Television–Related Disease

By Michael Applebaum, MD, JD, FCLM

I have been observing what I find to be an interesting phenomenon.

Recently on a late night talk show, the guest was a psychologist who has achieved great fame.  Dr. Phat (not his or her real name) strode onto the stage clad only in shirt and slacks, no jacket.  Pushing the envelope of his clothing were the rolls of his fat, flabby body (I will refer to Dr. Phat in the masculine).

Dr. Phat is the Michelin Man psychologist.

And that’s fine.  Fine, but for the fact that Dr. Phat is promoted as a weight loss guru and making money hand over fist selling weight loss books and supplements.

He claims decades of experience in the field of weight management.  It is evident from his appearance that he has decades of experience managing his own weight--into too much and his own body into grossly overfat.

It would appear that Dr. Phat has some awareness of the poor condition his body is in.  He probably has an even better sense of how much money he stands to lose if he cannot manufacture an alibi for his overfat condition.  He has been asked what his authority is to give advice in the weight management area, since he is overfat.  His response was that he was okay with and accepting of his weight.

To me this is remarkable.  It is sort of like asking Richard Speck how to treat nurses.  “But you killed some, Richard.”  “I can still give advice on how to treat female nurses because I am okay with and accepting of my murderous behavior.”  Or, “Mr. Rooney, thank you for your advice on having a lasting marriage, but you divorced and remarried multiple times.”  “I can still give marriage advice because I am okay with and accepting of my many failed marriages.”

The list of okay and accepting persons is a long one.  “Thank you:

Ms. Bobbit for minimally-invasive circumcision technique advice

Mr. Dahmer for advice on serving others

Mr. Brynner for hair restoration advice

Etc.”

Dr. Phat spouts all sorts of advice.

In a sane world, one would expect that every shred of it would become suspect since it gets explained away as I am okay with my failure to succeed at the advice I give.  Think about it.  How many of us would last at a job at which we so obviously failed?  Who would welcome our advice when our failure at following it is so apparent?  Why do people eagerly accept advice on how to guard the chicken house from the well-fed fox?

Would you embrace investment advice from a homeless person?  How about coaching on proper study habits from a grammar school dropout?  English lessons from someone who speaks only Mandarin?  Even Dr. Phat has enough instinct for self-preservation and money-making that he would call you “crazy” if you sought to learn child-rearing techniques from someone incarcerated for child neglect.

Well, more power to Dr. Phat for being able to succeed in a field where such an obvious handicap would relegate others to the sidelines.

This fellow is a creation of the media.  Television has made him the world-renowned “expert” he is today.

So the question becomes, what is it about television that causes us to embrace the advice of failures?  What illness does the monitor transmit?

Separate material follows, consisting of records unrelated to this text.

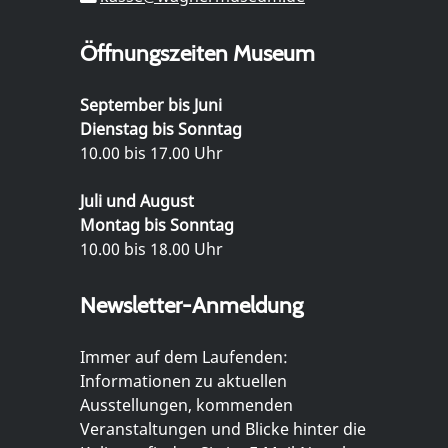
Öffnungszeiten Museum
September bis Juni
Dienstag bis Sonntag
10.00 bis 17.00 Uhr
Juli und August
Montag bis Sonntag
10.00 bis 18.00 Uhr
Newsletter-Anmeldung
Immer auf dem Laufenden:
Informationen zu aktuellen
Ausstellungen, kommenden
Veranstaltungen und Blicke hinter die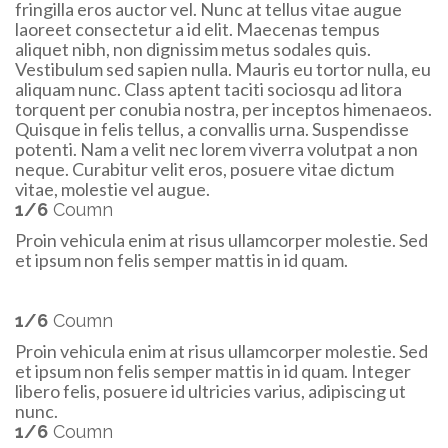
fringilla eros auctor vel. Nunc at tellus vitae augue
laoreet consectetur a id elit. Maecenas tempus
aliquet nibh, non dignissim metus sodales quis.
Vestibulum sed sapien nulla. Mauris eu tortor nulla, eu
aliquam nunc. Class aptent taciti sociosqu ad litora
torquent per conubia nostra, per inceptos himenaeos.
Quisque in felis tellus, a convallis urna. Suspendisse
potenti. Nam a velit nec lorem viverra volutpat a non
neque. Curabitur velit eros, posuere vitae dictum
vitae, molestie vel augue.
1/6
Coumn
Proin vehicula enim at risus ullamcorper molestie. Sed
et ipsum non felis semper mattis in id quam.
1/6
Coumn
Proin vehicula enim at risus ullamcorper molestie. Sed
et ipsum non felis semper mattis in id quam. Integer
libero felis, posuere id ultricies varius, adipiscing ut
nunc.
1/6
Coumn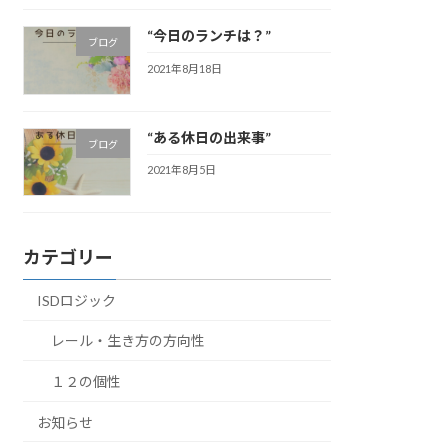
“今日のランチは？”
ブログ
2021年8月18日
“ある休日の出来事”
ブログ
2021年8月5日
カテゴリー
ISDロジック
レール・生き方の方向性
１２の個性
お知らせ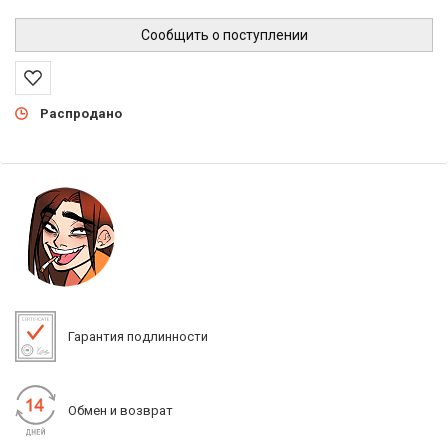
Сообщить о поступлении
Распродано
Гарантия подлинности
Обмен и возврат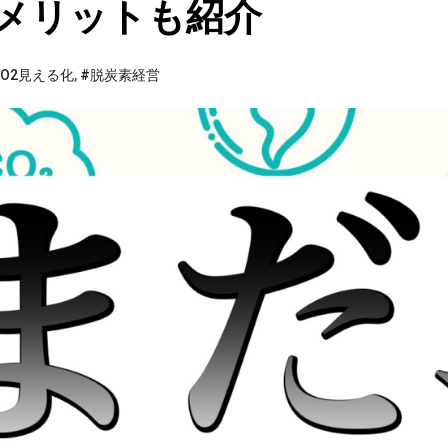
メリットも紹介
CO2見える化
,
#脱炭素経営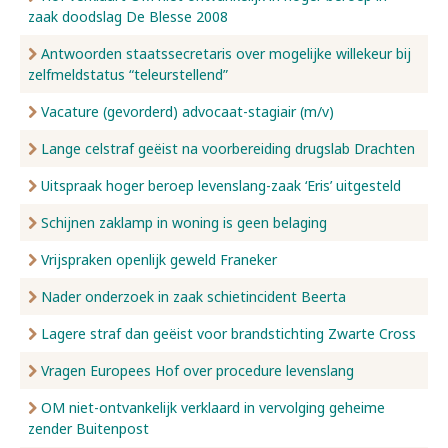
zaak doodslag De Blesse 2008
Antwoorden staatssecretaris over mogelijke willekeur bij
zelfmeldstatus “teleurstellend”
Vacature (gevorderd) advocaat-stagiair (m/v)
Lange celstraf geëist na voorbereiding drugslab Drachten
Uitspraak hoger beroep levenslang-zaak ‘Eris’ uitgesteld
Schijnen zaklamp in woning is geen belaging
Vrijspraken openlijk geweld Franeker
Nader onderzoek in zaak schietincident Beerta
Lagere straf dan geëist voor brandstichting Zwarte Cross
Vragen Europees Hof over procedure levenslang
OM niet-ontvankelijk verklaard in vervolging geheime
zender Buitenpost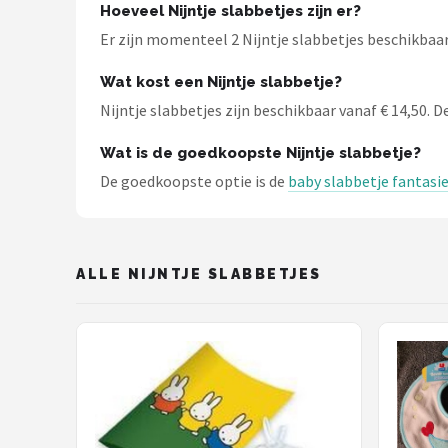
Stokke
Hoeveel Nijntje slabbetjes zijn er?
Er zijn momenteel 2 Nijntje slabbetjes beschikbaar 
Done by Deer
Wat kost een Nijntje slabbetje?
Funnies.
Nijntje slabbetjes zijn beschikbaar vanaf € 14,50. De
Alle merken →
Wat is de goedkoopste Nijntje slabbetje?
De goedkoopste optie is de
baby slabbetje fantasie
ALLE NIJNTJE SLABBETJES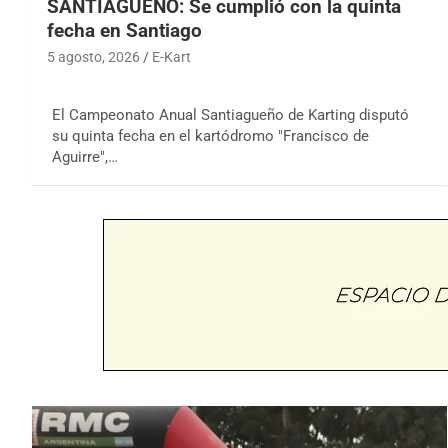
SANTIAGUEÑO: Se cumplió con la quinta
fecha en Santiago
5 agosto, 2026
E-Kart
El Campeonato Anual Santiagueño de Karting disputó
su quinta fecha en el kartódromo "Francisco de
Aguirre",…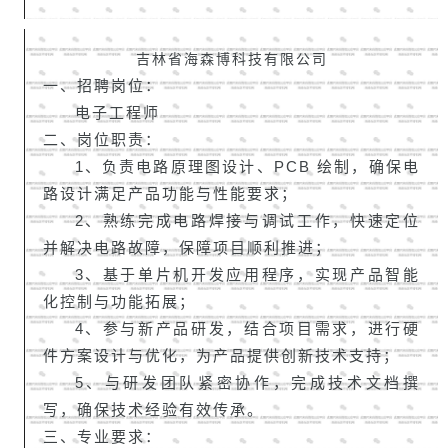
吉林省海森博科技有限公司
一、招聘岗位：
电子工程师
二、岗位职责：
1、负责电路原理图设计、PCB 绘制，确保电
路设计满足产品功能与性能要求；
2、熟练完成电路焊接与调试工作，快速定位
并解决电路故障，保障项目顺利推进；
3、基于单片机开发应用程序，实现产品智能
化控制与功能拓展；
4、参与新产品研发，结合项目需求，进行硬
件方案设计与优化，为产品提供创新技术支持；
5、与研发团队紧密协作，完成技术文档撰
写，确保技术经验有效传承。
三、专业要求：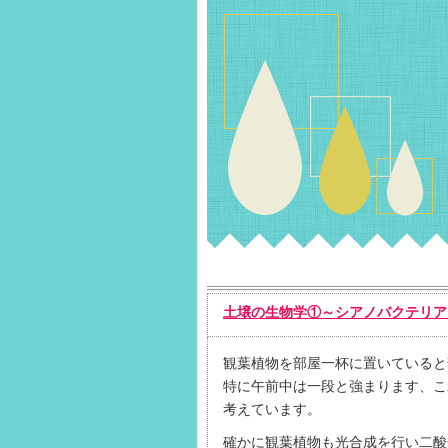
土壌の生物学①～シアノバクテリア
観葉植物を部屋一杯に置いていると
特に午前中は一段と強まります、こ
考えています。
確かに観葉植物も光合成を行い二酸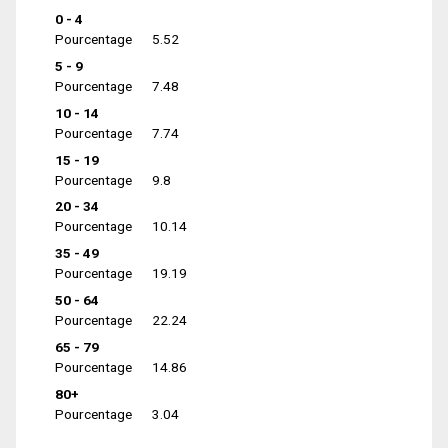
0 - 4
Pourcentage
5.52
5 - 9
Pourcentage
7.48
10 - 14
Pourcentage
7.74
15 - 19
Pourcentage
9.8
20 - 34
Pourcentage
10.14
35 - 49
Pourcentage
19.19
50 - 64
Pourcentage
22.24
65 - 79
Pourcentage
14.86
80+
Pourcentage
3.04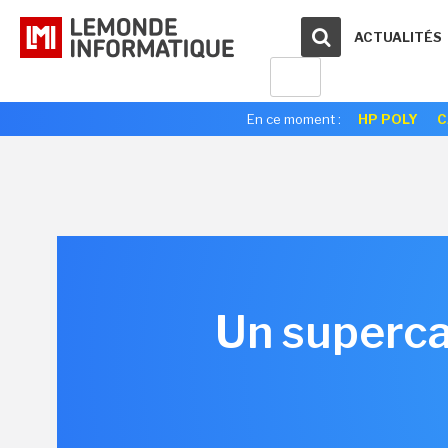
ACTUALITÉS
En ce moment :
HP POLY
C
Un supercal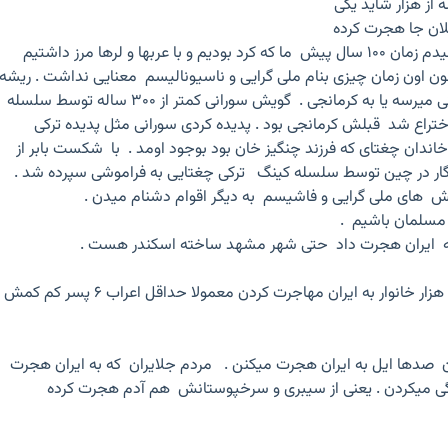
ه از هزار شاید یکی
فلان جا هجرت کرده
تقریبا اونجوری که من پرسیدم زمان ۱۰۰ سال پیش ما که کرد بودیم و با عربها و لرها مرز داشتیم
چون اون زمان چیزی بنام ملی گرایی و ناسیونالیسم معنایی نداشت . ریشه
تمام این گویش ها یا گورانی میرسه یا به کرمانجی . گویش سورانی کمتر از ۳۰۰ ساله توسط سلسله
تراع شد قبلش کرمانجی بود . پدیده کردی سورانی مثل پدیده ترکی
ان چغتای که فرزند چنگیز خان بود بوجود اومد . با شکست بابر از
رنگار در چین توسط سلسله کینگ ترکی چغتایی به فراموشی سپرده شد .
یش های ملی گرایی و فاشیسم به دیگر اقوام دشنام میدن .
 مسلمان باشیم .
به ایران هجرت داد حتی شهر مشهد ساخته اسکندر هست .
در زمان اعراب بیش از ۱۰۰ هزار خانوار به ایران مهاجرت کردن معمولا حداقل اعراب ۶ پسر کم کمش
یان صدها ایل به ایران هجرت میکنن . مردم جلایران که به ایران هجرت
گی میکردن . یعنی از سیبری و سرخپوستانش هم آدم هجرت کرده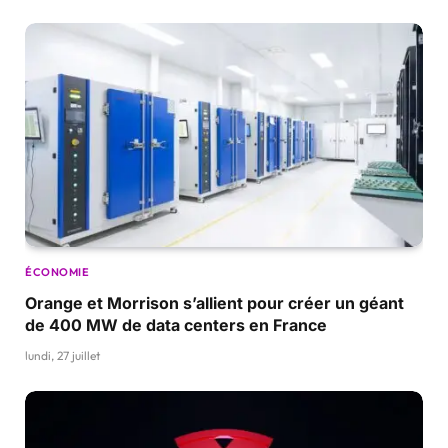
ÉCONOMIE
Orange et Morrison s’allient pour créer un géant
de 400 MW de data centers en France
lundi, 27 juillet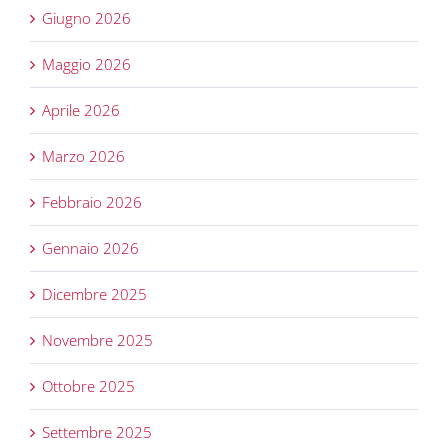
Giugno 2026
Maggio 2026
Aprile 2026
Marzo 2026
Febbraio 2026
Gennaio 2026
Dicembre 2025
Novembre 2025
Ottobre 2025
Settembre 2025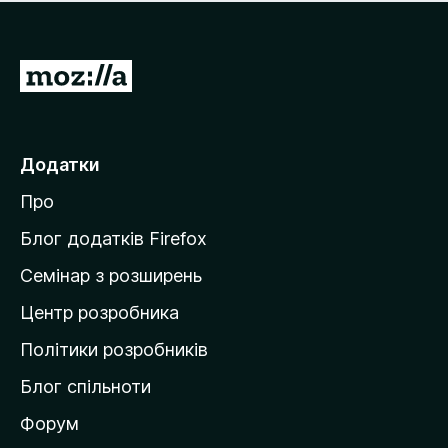
е
і
м
н
а
о
є
П
к
о
е
ц
р
і
н
е
Додатки
о
й
к
Про
т
и
Блог додатків Firefox
н
Семінар з розширень
а
Центр розробника
д
о
Політики розробників
м
Блог спільноти
і
в
Форум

A few of the possible diseases are:

1.            Blindness.  Perhaps millions of people are sitting too close to the screen and frying their eyeballs preventing them from seeing the obvious.  Possibly the viewers and followers are blinded or dazzled by bullsh** waves.

2.            Stupidity or retardation.  The images we are fed create disconnects between the brain’s visual center and the part that should be used for thinking.

3.            Psychological breakdown leading to mind control.  After all, in the case of Dr. Phat, he is a psychologist and used to manipulating minds.  By the way, has anyone ever seen his degree posted in his TV “office” where he practices on the guests, studio audience and viewers?

4.            Insanity.  We are being robbed of our reason and good sense by the spellbinding sound of psychobabbled sophism, i.e., media—mediated mesmerized madness.

5.            Pathologic hero worship.  If we see someone on TV, they must be good, right, etc.  If they weren’t, how did they get on TV?  This illness is related to the “everything I read is true” syndrome.

There are other possibilities to explore.  In the meantime, sadly, people will continue to listen to a failure and throw their good money after his fat.